When Hesse introduces us to Hermine, he is referring to the `anima' in himself; Hermine is the feminine name for Hermann. In Jungian psychology, this is the feminine principal present in the male consciousness or the inner personality in communication with the subconscious. Hermine is in effect the inner voice of Harry Haller (Hermann Hesse) helping him to unify his `ego' and `self'. She encourages the intellectual and serious side of Harry - the `ego' - to recognise and accept the sensual and animal (Steppenwolf) side of his personality - the `self' - which jazz musician Pablo and escort Maria are only too willing to nurture. Hermine is the unifying force of the `ego' and `self', leading to the realm of the immortals in The Magic Theatre where multiple aspects of his personality are synthesised and made whole.
In this respect, The Magic Theatre becomes a metaphorical extension of Harry Haller's mind. All that Harry loathes about the mediocrity of the bourgeois, all that he loves about Mozart, Goethe, Novalis and Nietzsche, all the passion he feels for past loves and Hermine -- in essence, all that comprises Harry -- is distilled and fused as one. For instance, the music of his revered Mozart is played through the radio he so despises; the ugliness of war he dislikes, he embraces with a theologian friend in a war against the automobile (or machine); and when he figuratively kills Hermine, expecting the jury of immortals to sentence him to the gallows, he is heartily laughed down by them.
As for the structure of the story, one literary critic has compared it to a sonata. "Steppenwolf" is comprised of three movements. In the first movement the narrator introduces us to Harry Haller and his peculiarities; the second movement elaborates on the "Treatise Of The Steppenwolf" to explain his personality and behaviour; and the third movement resolves the psychological conflict in The Magic Theatre. It is a plausible premise, considering Hesse's knowledge of classical music and his allusions to classical musicians. Unfortunately this fails to come across smoothly in the film, whereas it works well in the novel.
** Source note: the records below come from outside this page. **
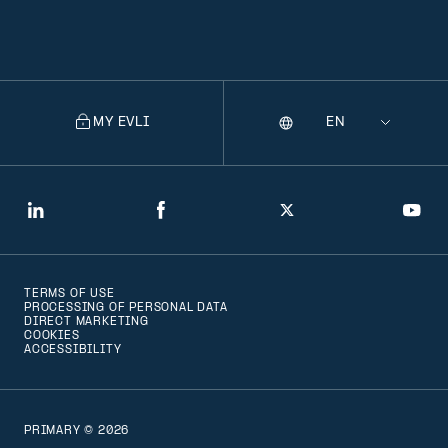
MY EVLI
Language
Selecting
a
language
will
LinkedIn
Facebook
Twitter
You
navigate
to
TERMS OF USE
that
PROCESSING OF PERSONAL DATA
DIRECT MARKETING
version
COOKIES
ACCESSIBILITY
of
the
page
PRIMARY © 2026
Despite the complexities of "Steppenwolf", it is a fascinating, heartfelt and meaningful story. Hesse pours out his soul, probing his psyche, confessing his insecurities and beliefs, his sorrows and joys, his sensuality and intellect, analysing his (the individual's) role in society and offering some form of spiritual solace. He speaks to us all, regardless of age, sex, race or culture. For we have all at some point in life experienced the bittersweet condition of the Steppenwolf."
Rowen di Bowen | MA ,United States | 06/19/2006
(5 out of 5 stars)
"Finally this incredible adaptation of Hermann Hesse's nobelprize winning book will become available here too.
I first saw this movie in the 70's on a late night program in Germany and ever since have been hoping it will one day appear on DVD.
Max v. Sydow is very good here,probably one of his best performances.You couldn't think of a better Harry Haller.
Also the locations are fantastic and really get the atmoshere from the book brilliantly across.
This is the kind of movie one can only wish they would still do today.
Definetly one of the best adaptations I have seen.
Congratulations to the director and cinematography for having a superb vision to get this difficult material into such an exciting and inspiring movie.
Maybe not a very commercial project but one that will definetly be enjoyed by the people who have read and liked this book for a long time.